Rep. Joe Driver of Garland has pocketed thousands of dollars of our tax money for travel expenses for which his campaign fund has also reimbursed him. That is according to an investigation by the Associated Press.
Caught with his proverbial pants down, Driver had to admit it. He has been submitting the same receipts to the Texas House of Representatives that have also been submitted to his campaign fund.
Driver has been in office since 1992, but since some House travel records prior to 2005 have been destroyed (and, to me, that’s a whole ‘nother issue), there’s no way to match them up to his campaign reimbursement records for the entire 18 years.
In the period of time (since mid-2005) for which there are records for both his campaign and for the House, Driver has claimed more than $17,000 from the state, and that doesn’t include vehicle expenses. His campaign has paid out more than $100,000 in travel expenses since 2000.
His reimbursed expenses include luxury hotels, airline tickets, meals, fees and incidentals, according to AP’s study of state and campaign records.
Now, get this—Driver got elected partly because he promised voters and taxpayers that he was against taxes and “runaway government spending.” Promise them anything, but give them Arpege, as the old snobbish perfume ads used to say.
Driver told AP he thought it was all right to bill two entities—the state and his campaign fund—for identical expenses. Of course, since his campaign fund pays the expenses, he admitted to pocketing the state reimbursement. Campaign funds, if you need reminding, are donated money by people interested in seeing a candidate get elected.
It is completely legal to take campaign donations and reimburse the state for its payment of travel expenses of elected officials.
Prior to the AP investigation, Driver insisted he thought double billing was entirely appropriate.

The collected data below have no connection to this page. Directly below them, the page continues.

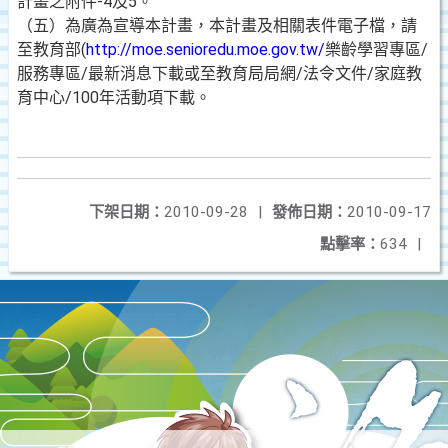
計畫之附件-4及5。
（五）為廣為宣導本計畫，本計畫及相關表件電子檔，請
至教育部(
http://moe.senioredu.moe.gov.tw/
樂齡學習專區/
服務專區/最新消息下載或至教育局局網/法令文件/家庭教
育中心/100年活動項下載。
下架日期：
2010-09-28
|
發佈日期：
2010-09-17
點擊率：
634
|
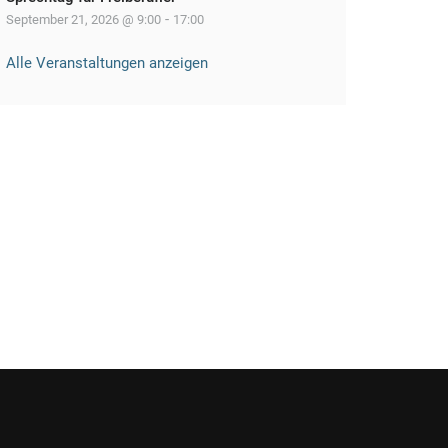
-
September 21, 2026 @ 9:00
17:00
Alle Veranstaltungen anzeigen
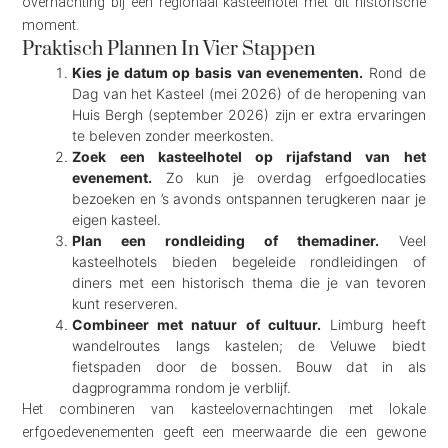
overnachting bij een regionaal kasteelhotel met dit historische
moment.
Praktisch Plannen In Vier Stappen
Kies je datum op basis van evenementen.
Rond de
Dag van het Kasteel (mei 2026) of de heropening van
Huis Bergh (september 2026) zijn er extra ervaringen
te beleven zonder meerkosten.
Zoek een kasteelhotel op rijafstand van het
evenement.
Zo kun je overdag erfgoedlocaties
bezoeken en ’s avonds ontspannen terugkeren naar je
eigen kasteel.
Plan een rondleiding of themadiner.
Veel
kasteelhotels bieden begeleide rondleidingen of
diners met een historisch thema die je van tevoren
kunt reserveren.
Combineer met natuur of cultuur.
Limburg heeft
wandelroutes langs kastelen; de Veluwe biedt
fietspaden door de bossen. Bouw dat in als
dagprogramma rondom je verblijf.
Het combineren van kasteelovernachtingen met lokale
erfgoedevenementen geeft een meerwaarde die een gewone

Driver is a member of the very powerful House Appropriations Committee and formerly was chair of the House Law Enforcement Committee. No spending bill gets on the floor of the Texas House without an Appropriations okay.
According to a couple of ethics watchdogs contacted for the AP story, elected officials who submit the same expenses to two different entities could be liable under civil and criminal law.
There have been some ongoing efforts for state government ethics reform and one of the supporters of such an undertaking is Fred Lewis, who AP identified as an independent political watchdog. Lewis says Driver is probably not the only legislator double-dipping by getting paid for travel expenses with taxpayer money as well as by campaign donations.
Driver maintains that state ethics officials okayed his dual reimbursement years ago but could not, of course, give reporters any names who approved them.
He said he was told to just keep the state money and not reimburse his campaign for the travel expenses. Ethics Commission officials say they don’t provide that legal advice because campaign money can’t be, by state law, converted to personal use.
Rep. Driver has said he will pay back the state for any of the reimbursement he was not entitled to receive.
He is facing an opponent to his reelection in the November balloting. Driver’s campaign website states “taxpayers are in revolt against the big spending habits of liberals in government.”
Could it be that Driver believes the big spending habits he accuses his contemporaries of doesn’t apply to his own expense-double-dipping? Voters might see it a little differently.